Transcribed page contents:
● ● ● ● ● ● ●
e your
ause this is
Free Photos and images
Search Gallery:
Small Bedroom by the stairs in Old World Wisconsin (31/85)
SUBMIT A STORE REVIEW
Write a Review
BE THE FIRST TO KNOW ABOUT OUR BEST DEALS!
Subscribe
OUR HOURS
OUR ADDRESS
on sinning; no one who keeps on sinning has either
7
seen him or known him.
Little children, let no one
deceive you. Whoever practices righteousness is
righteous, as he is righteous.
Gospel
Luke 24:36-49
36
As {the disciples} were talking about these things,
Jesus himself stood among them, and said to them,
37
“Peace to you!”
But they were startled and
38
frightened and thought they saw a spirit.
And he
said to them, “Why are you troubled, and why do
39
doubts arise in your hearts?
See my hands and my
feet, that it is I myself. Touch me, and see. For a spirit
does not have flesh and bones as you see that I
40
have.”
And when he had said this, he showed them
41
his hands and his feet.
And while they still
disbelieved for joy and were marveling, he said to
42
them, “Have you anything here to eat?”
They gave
● ● ● ● ● ● ●
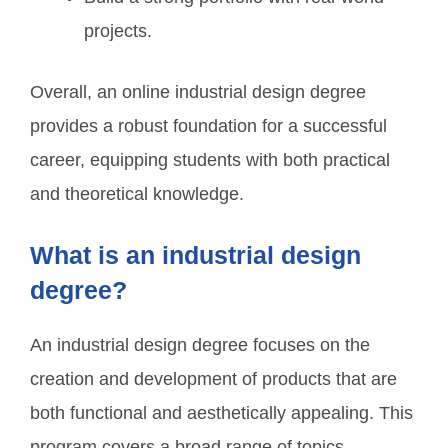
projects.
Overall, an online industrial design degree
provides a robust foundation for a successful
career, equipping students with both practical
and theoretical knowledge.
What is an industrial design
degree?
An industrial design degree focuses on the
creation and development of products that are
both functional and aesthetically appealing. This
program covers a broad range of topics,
● ● ● ● ● ● ●
▶ **WHAT THIS TASK INVOLVES**
Lines from the entries that contain the word "both" are what the answer must hold.

▶ **ANSWER SECTION**
career, equipping students with both practical
both functional and aesthetically appealing. This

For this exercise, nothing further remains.